Thursday, December 08, 2005

4 Degrees

Here's something I wrote for my critique group meeting (which is in 45 minutes -- I hadn't written anything of substance lately and so I had to come up with something). It's called "4 Degrees," and no, I don't know what it is yet. :)

Curling into a ball and tucking his hands under his armpits to keep them warm, the man next to the garbage bin softly moans in the cold. Snow is falling, beautiful to the casual observer but covered with icy death to those who sleep in the gutter. The temperature dropped below zero a few hours ago. Who will make it through the night? The shelter is full already--they let the women and children in first, which is fine by me. Who am I? I don't really know. I used to have a name, I think. Here they call me Skins. That's all I am now.

I'm walking past the bridge, shuffling really--the ice is very slippery. I'm lucky enough to have some newspapers, but not all are so lucky. Last night my friend Preacher's feet froze. Almost black now. He's in the shelter. Hope he'll make it.

A couple of weeks ago some kids came wandering in. Orphans, probably. Lots of them around. The littlest one was really cold, so I gave her my blanket. Sure is cold out. Got to keep walking, keep the blood moving. Sometimes I jog, but not for long because people glare at me and I can see in their eyes they want to call the cops. And it scrapes the insides of my lungs besides.

There's the edge of town, just past the old well. Nothing down there, at least not any more. Over the summer I bathed in it, but only at night when nobody was looking. Not that bathing really matters anymore. Part of me wants to give up and go freeze to death in the gutter, like the man next to the garbage bin--he'll be dead by morning--but part of me won't let me go. Guess it's some instinct or something. Sometimes I wish I could shut it off. Can't feel my fingers anymore. Got to keep walking, keep the blood moving. If you stop moving, it's over. I'm blowing on my hands to keep them warm. Life's kind of funny like that--you breathe out one way and it's hot, you breathe out another way and it's cold. Some people get the nice life, but others get stuck out here. Abandoned. It's not like I chose this, you know. Things happened and it wasn't really my fault. It was the bank. But do they care?

And there it is: the Turner Memorial Bank. Turner's probably rolling over in his grave right now, the way they treat people there. I hope one of them gets thrown out on the streets so they can feel what it's like. Scavenging for food like dogs. Some people beg. Not me. You have to keep your dignity when you're out here, otherwise you're just like the animals. Except they have fur. Wish I could grow fur.

I'm getting tired. Better find a place to stay. Farms are good--lots of hay--but there aren't many of them left. Closest one's straight ahead. What's his name? There's the rusty old mailbox: Jones. The 'J' and the 's' fell off a few weeks ago. Actually, Preacher borrowed them, but that's the official story. Rules are different out here. You do things you never thought you'd do before. Like scavenging for food like dogs. Got to keep walking, keep the blood moving.
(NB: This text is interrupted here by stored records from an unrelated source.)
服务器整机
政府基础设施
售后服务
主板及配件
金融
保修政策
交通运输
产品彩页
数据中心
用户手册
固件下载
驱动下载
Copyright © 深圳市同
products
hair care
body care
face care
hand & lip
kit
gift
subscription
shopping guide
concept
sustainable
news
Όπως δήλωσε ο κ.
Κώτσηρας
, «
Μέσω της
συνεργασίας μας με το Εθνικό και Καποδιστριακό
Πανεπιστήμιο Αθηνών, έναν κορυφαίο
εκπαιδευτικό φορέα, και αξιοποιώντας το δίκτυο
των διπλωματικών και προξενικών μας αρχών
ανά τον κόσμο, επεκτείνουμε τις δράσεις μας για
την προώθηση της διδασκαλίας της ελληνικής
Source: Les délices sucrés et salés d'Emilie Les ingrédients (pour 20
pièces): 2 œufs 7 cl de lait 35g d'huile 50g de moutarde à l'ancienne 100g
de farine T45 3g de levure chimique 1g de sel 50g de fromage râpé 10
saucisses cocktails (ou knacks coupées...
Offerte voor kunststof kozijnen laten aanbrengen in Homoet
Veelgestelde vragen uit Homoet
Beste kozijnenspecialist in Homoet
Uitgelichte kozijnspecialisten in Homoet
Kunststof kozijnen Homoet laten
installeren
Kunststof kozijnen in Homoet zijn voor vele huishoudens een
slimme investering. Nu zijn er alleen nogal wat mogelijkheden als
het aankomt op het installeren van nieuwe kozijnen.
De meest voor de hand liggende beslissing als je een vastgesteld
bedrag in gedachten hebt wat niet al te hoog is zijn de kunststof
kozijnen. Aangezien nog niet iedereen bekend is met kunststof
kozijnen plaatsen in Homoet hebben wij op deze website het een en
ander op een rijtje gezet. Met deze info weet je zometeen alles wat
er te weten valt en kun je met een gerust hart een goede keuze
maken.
The door creaks open and I slip into the darkness of the barn. Feeling my way around, over to the bales of hay on the left. There they are. There's enough hay out of the bales to cover me, almost. Maybe this'll be the last night. If I have to go, I'd rather go in my sleep. Easier that way. Drowning would be awful, so would fire. If I got shot, would I go right away? I don't want it to take long. It sure is cold. Well, goodbye, world. Hopefully it's better where I'm going. Warmer, too.